Les deux destinées

Pas si mal, un tiers de ma vie, j’ai vécu comme un apprenti
Les premiers vingt ans, insouciant mais pas trop manchot
Naviguant au fil de l’eau, au gré du vent

Tout va bien, que j’me disais, pas vraiment besoin d’ramer, de ramer
Je suis tranquille ici, les guêpes, moustiques et sangsues
M’ont fait suer, mais m’ont pas eu, ah, les abrutis!

Et soudain voilà des S.O.S de la berge, un cri de détresse
“À l’aide, à moi, au secours, à moi”, mais ne comptez pas sur moi
J’ai déjà englouti trop d’bragi, j’bouge plus, je reste ici

Ça craque partout, ça résonne, ça grince et racle et tourbillonne
Je n’écoute pas, j’me regarde dans l’eau
Ça m’réjouit, je me trouve beau, j’bois de la braga

Ma barque file et je dérive, je vois défiler la rive
J’agrippe, j’agrippe ma bouteille, j’me tape encore une goutte
Mais j’ai quelqu’un dans la soute!
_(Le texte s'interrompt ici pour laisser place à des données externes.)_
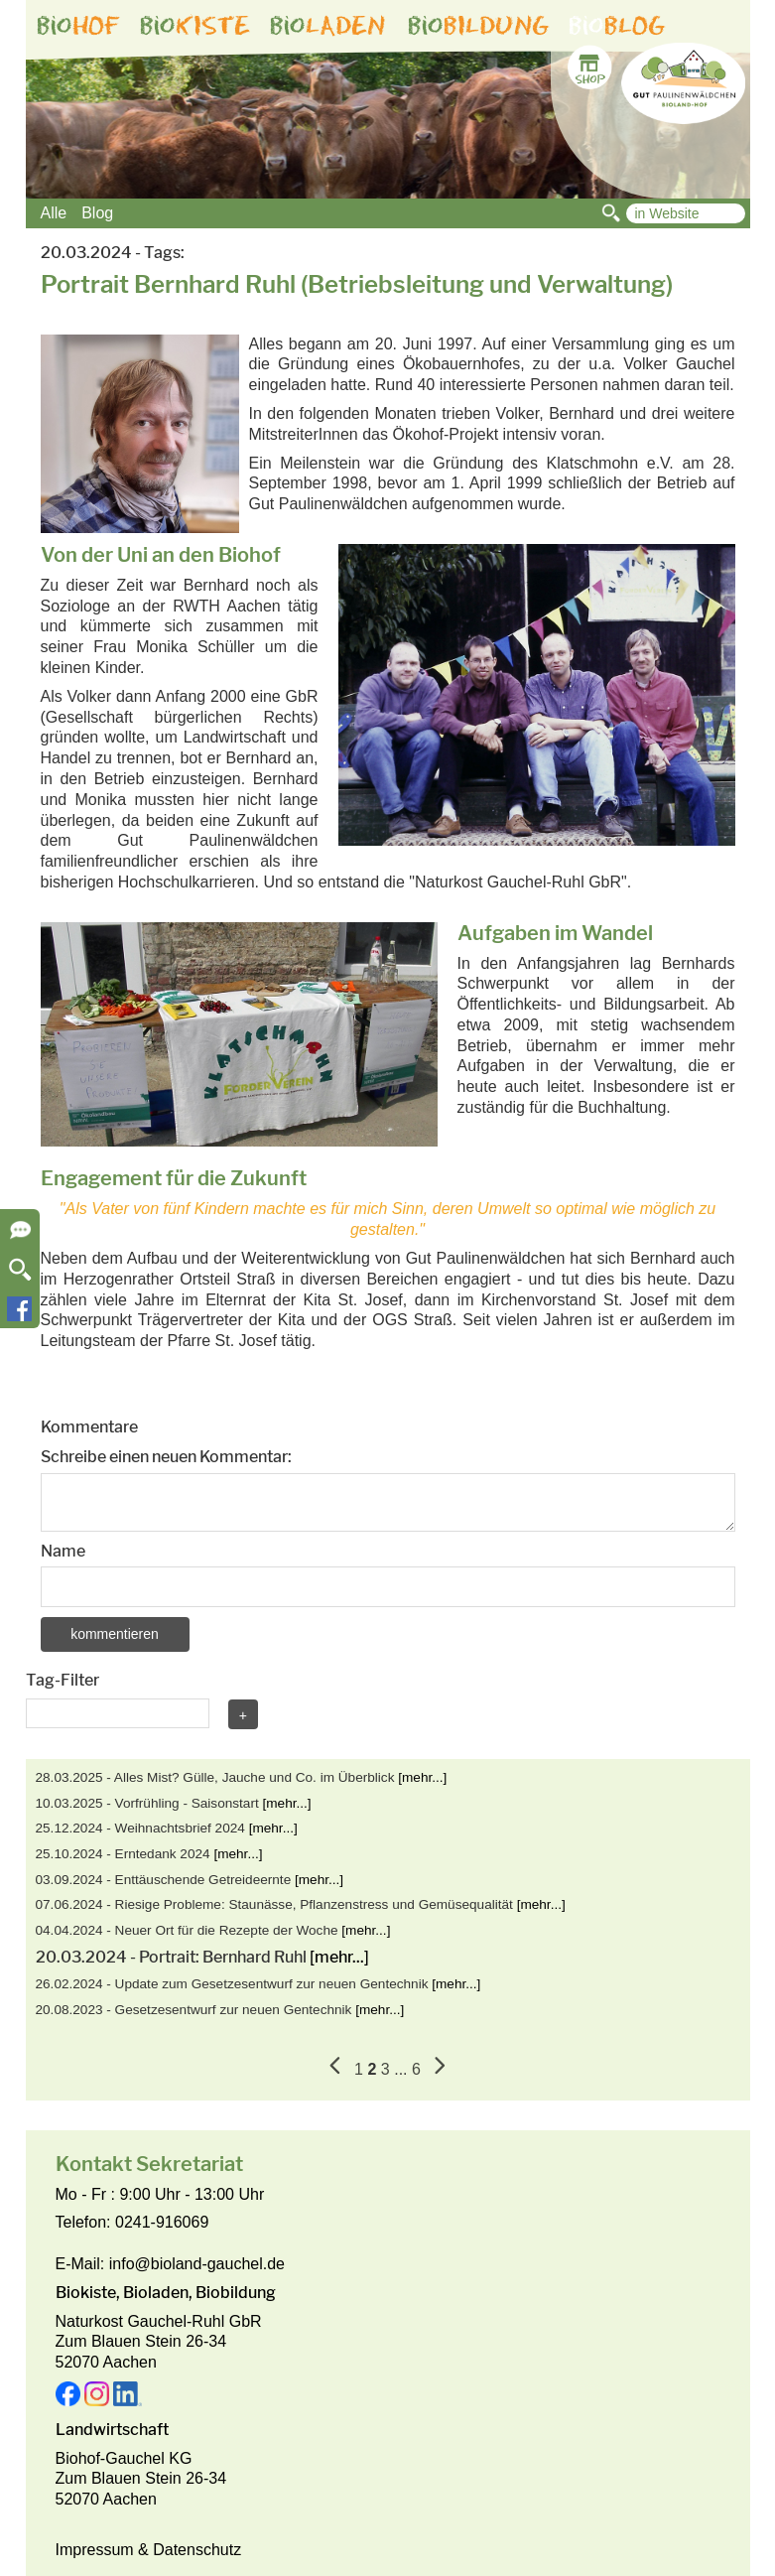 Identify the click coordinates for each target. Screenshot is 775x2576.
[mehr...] (422, 1777)
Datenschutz (197, 2549)
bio (78, 26)
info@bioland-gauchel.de (197, 2263)
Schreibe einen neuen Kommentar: (166, 1456)
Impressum (95, 2549)
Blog (97, 212)
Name (63, 1551)
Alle (54, 212) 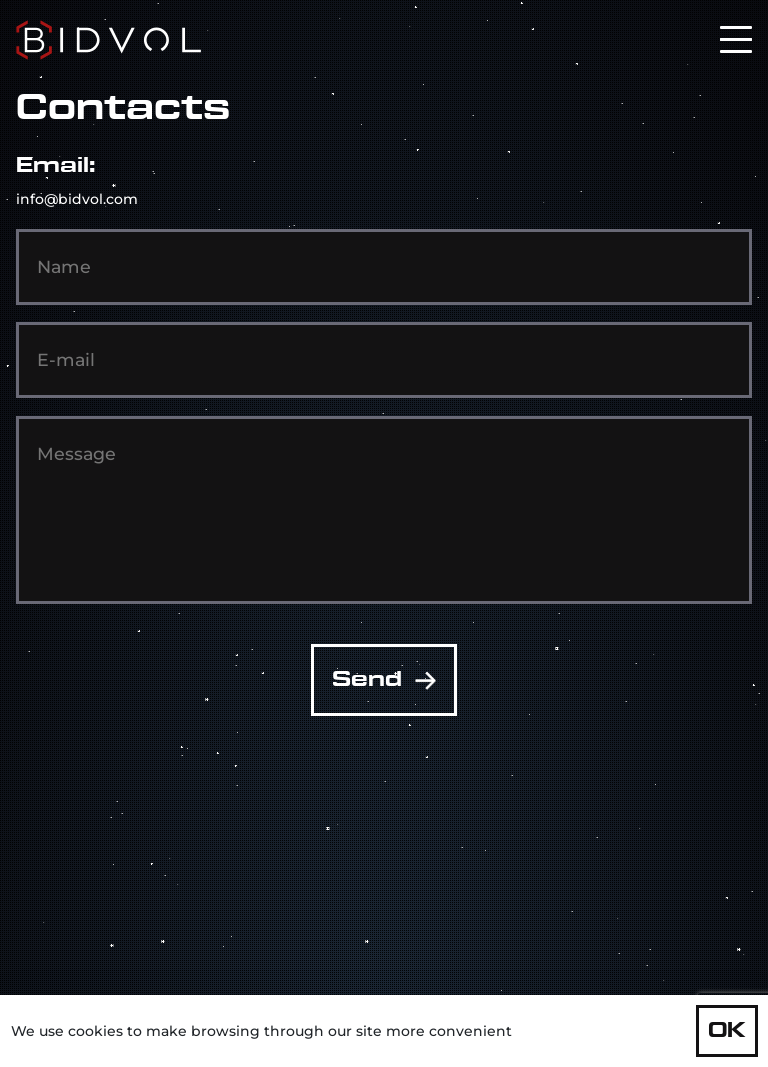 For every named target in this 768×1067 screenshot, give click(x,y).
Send (384, 680)
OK (727, 1030) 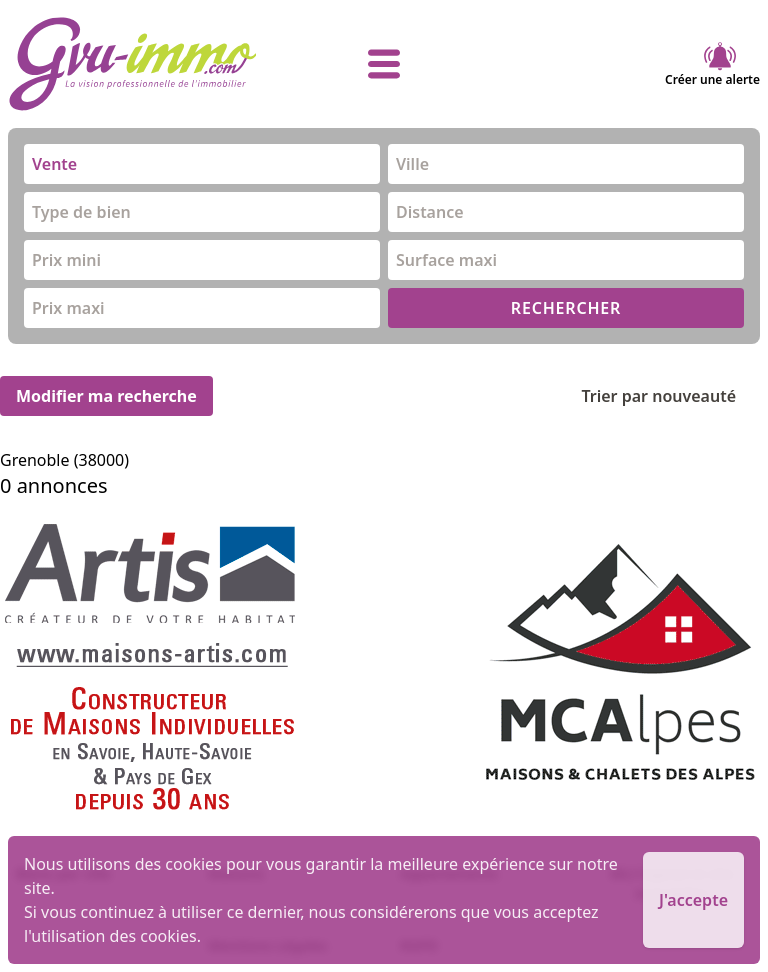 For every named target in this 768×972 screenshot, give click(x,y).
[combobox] (202, 164)
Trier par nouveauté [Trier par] (674, 396)
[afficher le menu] (384, 64)
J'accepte (693, 900)
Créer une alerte (712, 64)
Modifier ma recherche (106, 396)
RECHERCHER (566, 308)
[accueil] (133, 64) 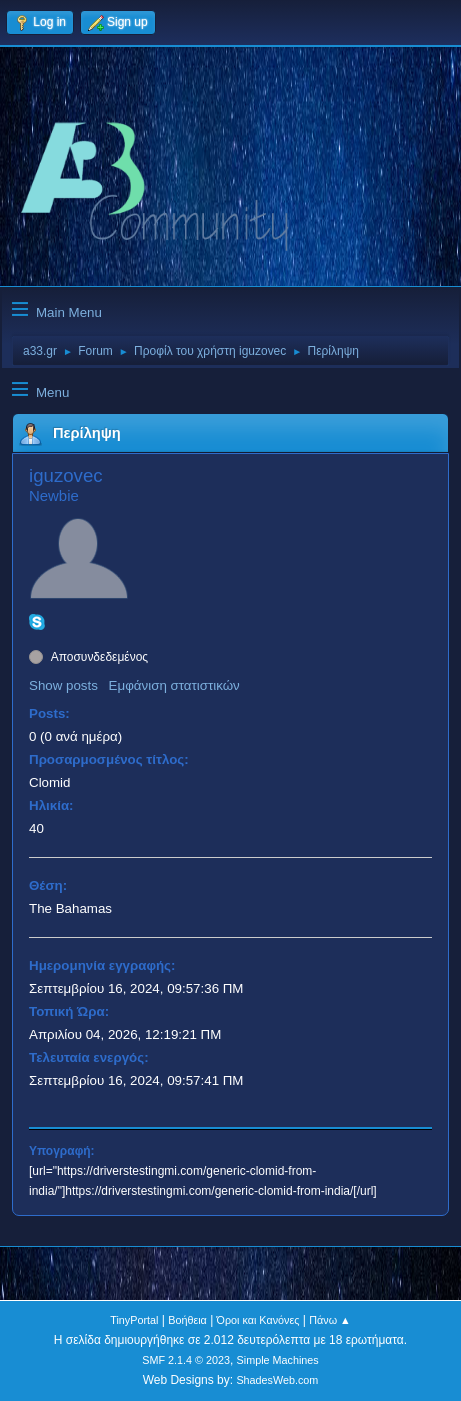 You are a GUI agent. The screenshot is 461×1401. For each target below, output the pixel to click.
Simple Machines (278, 1360)
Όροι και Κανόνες (258, 1320)
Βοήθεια (187, 1320)
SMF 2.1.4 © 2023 (186, 1360)
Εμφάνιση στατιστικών (174, 685)
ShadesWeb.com (277, 1380)
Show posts (63, 685)
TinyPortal (134, 1320)
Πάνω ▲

Une horrible vieille!

Et pendant que je m’étonne, le brouillard me désarçonne, désarçonne, et moi
J’tombe dans un sale trou et l’hideuse, énorme vieille
Éclate de rire dans mon oreille. Oh, l’affreux hibou!

Je crie, bafouille, et aboie, j’entends même pas le son de ma voix
Me voilà, me voilà perdu! Un souffle glacé me corrompt
“Qui est là?“, je crie, on me répond “moi, c’est moi, la crochue!“

Et à quoi bon te signer en gémissant, la Sainte Vierge et le Saint Sacrement
Ne te sauv’ront pas, celui qui lâche les rames, les rênes
Se fait croquer par la vilaine, c’est toujours comme ça

Je crapahute dans, dans le noir, et encore une gorgée, une gorgée de braga
Une coulée seul’ment, la crochue ne s’endort pas
Lourde, elle marche devant moi en se dandinant

Trébuchant, l’obèse créature brise racines et ramures, ramures
Grasse et essoufflée, mais n’est jamais assez morte
Pour que le diable l’emporte, elle va pas m’lâcher

Soudain, voilà que m’approche une vivante, boiteuse et croche
Et à l’air rusé, “ne pleure pas, bonhomme”, elle me grogne
“Mon pauvre malade, mon ivrogne, moi, j’te consol’rai!“

J’ai crié “mais qui es-tu?“, elle dit “je suis la bossue
Et je peux, et je peux t’attraper même si j’suis tordue et moche
Borgne et difforme, aux mains croches, je t’emporterai!“

J’ai hurlé, m’arrachant l’âme, j’suis pris dans un trou infâme
Viens, viens me décrocher! Ah, bossue, viens là, j’te jure
J’m’en vais t’arranger ta courbure pour te remercier!

Et toi, l’obèse, la grosse mémère, un peu de vérité dans un verre
Ça devrait t’soigner, et c’est dur d’être avachie comme ça
Une dizaine de verres de braga, ça vous rend léger

Et les deux vieilles de s’affaler au pied de la bouteille
Soûles, soûles à en crever, moi, j’me cache pendant ce temps
J’regarde partout, puis je fous l’camp, navré d’vous quitter!

Tout près d’là, y a ma chaloupe et, derrière moi, tremblant d’la croupe
Hurlantes, hurlantes et tordues hâtent le pas, mes croque-mitaines
Mes deux destinées, la vilaine et la très bossue

J’ai ramé comme un vrai dément dans des chutes à contre-courant
Ah, rusé, je suis! J’suis pas veinard, j’suis qu’un fainéant
Mais moi, l’ivrogne, le turbulent, je m’en suis sorti!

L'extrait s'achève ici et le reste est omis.